Write out again, exactly, the lines below starting at the one with "my steering committee." and ending at the one with "This has been".

[Collected data]
"""

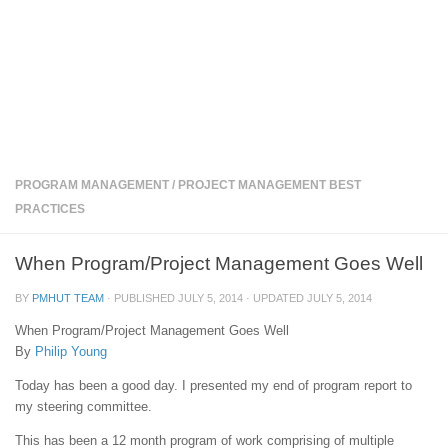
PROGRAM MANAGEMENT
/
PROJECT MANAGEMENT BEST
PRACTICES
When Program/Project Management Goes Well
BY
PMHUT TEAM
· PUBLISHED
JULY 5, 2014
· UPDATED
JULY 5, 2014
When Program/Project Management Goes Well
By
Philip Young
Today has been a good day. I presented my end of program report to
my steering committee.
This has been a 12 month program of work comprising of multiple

"""
"""

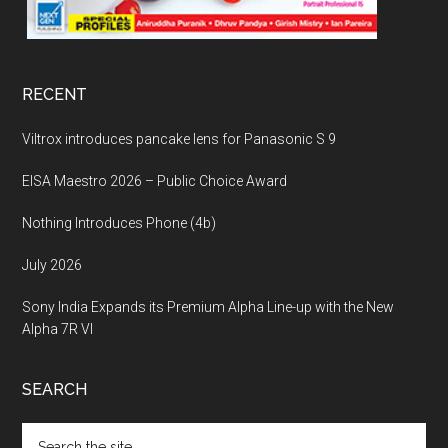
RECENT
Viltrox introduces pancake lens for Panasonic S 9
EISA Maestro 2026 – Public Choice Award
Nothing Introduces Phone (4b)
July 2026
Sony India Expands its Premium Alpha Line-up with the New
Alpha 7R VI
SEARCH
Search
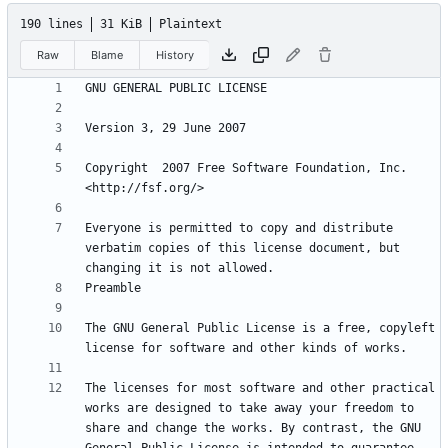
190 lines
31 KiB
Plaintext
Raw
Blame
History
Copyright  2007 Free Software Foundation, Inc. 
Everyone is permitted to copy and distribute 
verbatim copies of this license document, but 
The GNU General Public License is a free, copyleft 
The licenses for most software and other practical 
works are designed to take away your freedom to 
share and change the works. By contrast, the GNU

"""

§ **Output for this exercise**
my steering committee.
This has been a 12 month program of work comprising of multiple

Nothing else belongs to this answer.